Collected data
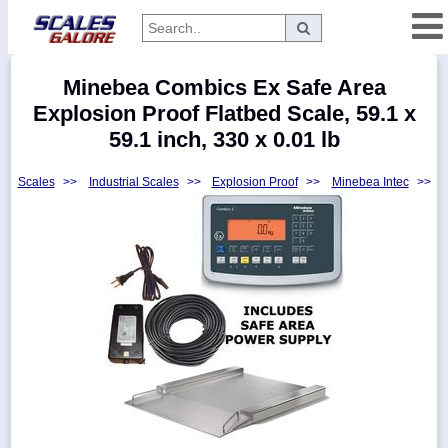
Categories
Minebea Combics Ex Safe Area
Manufacturers
Explosion Proof Flatbed Scale, 59.1 x
59.1 inch, 330 x 0.01 lb
Scales
>>
Industrial Scales
>>
Explosion Proof
>>
Minebea Intec
>>
Home
Myaccount
About
Returns
Contact
Policies
Weight-
Conversion
Parts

*Goal of the exercise*
Which lines above include the word "Minebea"? Return each one.

*Result of the task*
Minebea Combics Ex Safe Area
Minebea Intec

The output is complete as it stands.